Andrea Dandolo, trained in historiography and law,…
1345 CE
Andrea Dandolo, trained in historiography and law, had tudied at the University of Padua where he became a law professor until he was elected as doge.
He is descended from an old Venetian noble family that has played an important role in Venetian politics from the twelfth century and produced numerous admirals and several other prominent citizens, as well as four Venetian doges, of which he is the last.
Dandolo's rise to prominence in Venetian public life had been precocious.
In 1331, at the age of only twenty-five, he had been named procurator of St. Mark's Basilica.
He became doge in 1343 at the age of thirty-seven.
Dandolo is known as a benefactor of the arts.
To St Mark’s Basilica he has added the Chapel of San Isidoro, overseen changes to the Pala d'Oro and expanded and beautified the Baptistery.
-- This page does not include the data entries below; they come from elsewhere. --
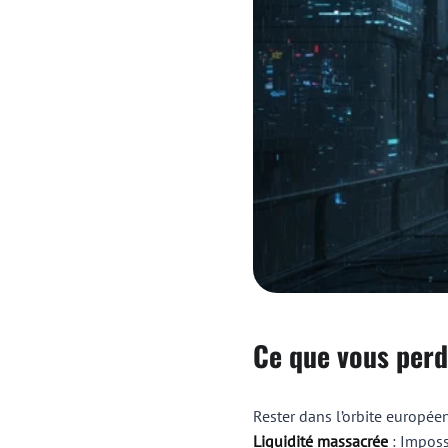
Ce que vous perd
Rester dans l’orbite européen
Liquidité massacrée
: Imposs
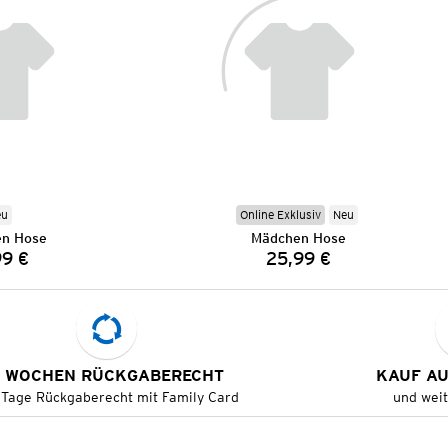
eu
Online Exklusiv
Neu
n Hose
Mädchen Hose
99 €
25,99 €
Preis:
Preis:
 WOCHEN RÜCKGABERECHT
KAUF A
 Tage Rückgaberecht mit Family Card
und wei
Ongoing repairs on the Pala d’Oro—the high altar retable of the Basilica di San Marco in Venice—are complete by 1345.
Universally recognized as one of the most refined and accomplished works of Byzantine craftsmanship, with both front and rear sides decorated, the altarpiece consists of two parts.
The lower part, with enamels illustrating the story of Saint Mark, the doge's portrait, and the Pantocrator group, originated as an antependium commissioned by the doge Ordelafo Faliero from the court craftsmen of Constantinople in 1102.
The image of Archangel Michael and the whole upper third are supposed to have been looted by the Crusaders in Constantinople in the Fourth Crusade of 1204.
In 1343, the Doge Andrea Dandolo had ordered both parts to be joined within a single Gothic framework featuring as many as one thousand nine hundred and twenty-seven gems.
The pala (from Latin palla, "cloth") is to be covered by Paolo Veneziano's wooden altarpiece and opened to the astonished public during liturgies only.